My binary vector search is better than your FP32 vectors. I’m still trying to get my head around this, but here’s what I understand so far.
Embedding vectors as calculated by models such as OpenAI text-embedding-3-small are arrays of floating point values, which look something like this:
[0.0051681744, 0.017187592, -0.018685209, -0.01855924, -0.04725188...]—1356 elements long
Different embedding models have different lengths, but they tend to be hundreds up to low thousands of numbers. If each float is 32 bits that’s 4 bytes per float, which can add up to a lot of memory if you have millions of embedding vectors to compare.

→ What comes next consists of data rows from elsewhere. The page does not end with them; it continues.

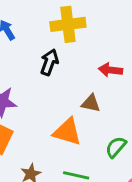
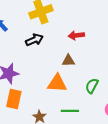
black arrow: (49, 62) -> (34, 40), turned 60

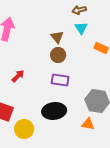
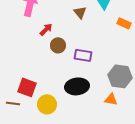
brown circle: (58, 55) -> (58, 45), moved
red arrow: (18, 76) -> (46, 29), moved

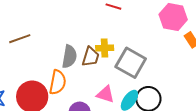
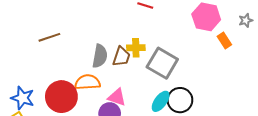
orange semicircle: (58, 82) -> (87, 82), turned -105
pink triangle: (105, 94) -> (117, 97), moved

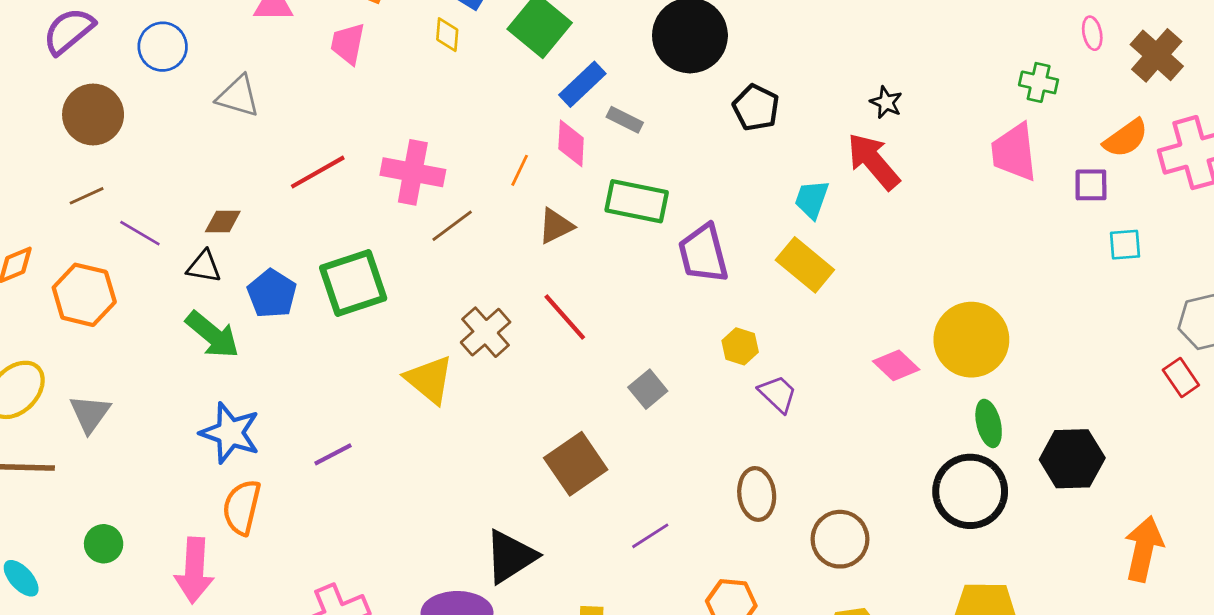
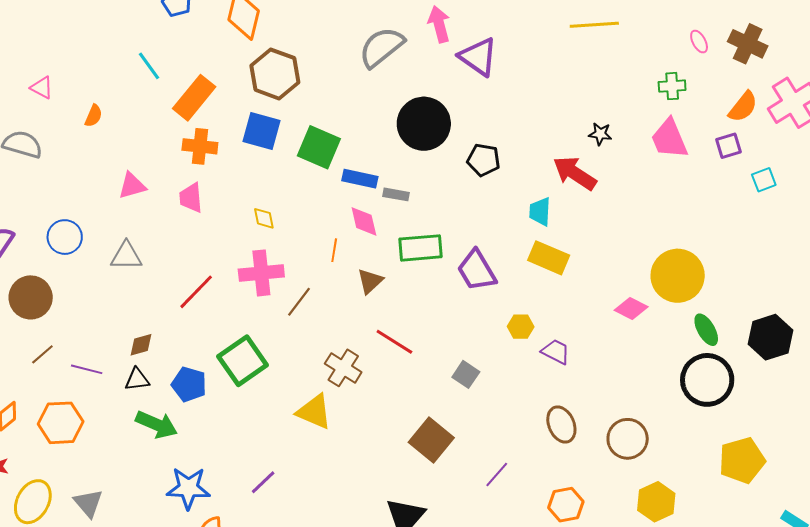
yellow diamond: (447, 35) -> (264, 218), moved
blue rectangle: (582, 84) -> (360, 179), turned 72
black star: (886, 102) -> (600, 134), moved

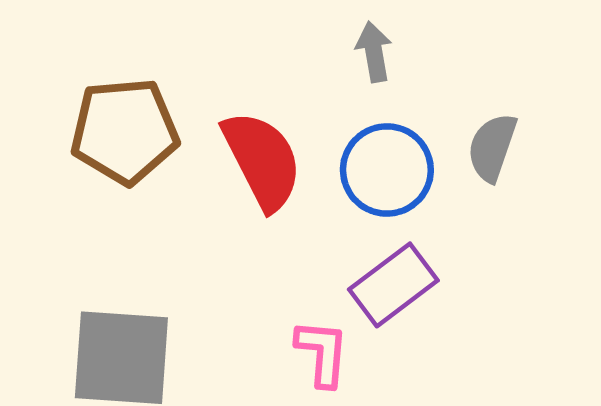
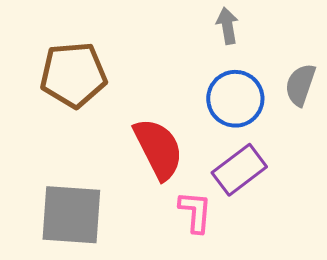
red semicircle: (262, 160) -> (158, 149), moved

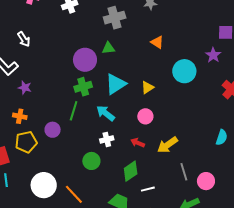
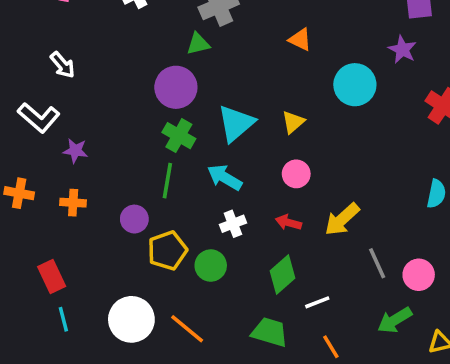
green triangle: (108, 48) -> (198, 44), moved
green cross: (83, 87) -> (179, 136), turned -36
yellow pentagon: (26, 142) -> (167, 250), moved

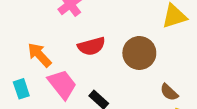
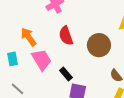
red semicircle: (91, 46) -> (66, 36), turned 78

If you look at those numbers you’ll note that they are all pretty small positive or negative numbers, close to 0.
Binary vector search is a trick where you take that sequence of floating point numbers and turn it into a binary vector—just a list of 1s and 0s, where you store a 1 if the corresponding float was greater than 0 and a 0 otherwise.
For the above example, this would start [1, 1, 0, 0, 0...]
Incredibly, it looks like the cosine distance between these 0 and 1 vectors captures much of the semantic relevant meaning present in the distance between the much more accurate vectors. This means you can use 1/32nd of the space and still get useful results!
Ce Gao here suggests a further optimization: use the binary vectors for a fast brute-force lookup of the top 200 matches, then run a more expensive re-ranking against those filtered values using the full floating point vectors.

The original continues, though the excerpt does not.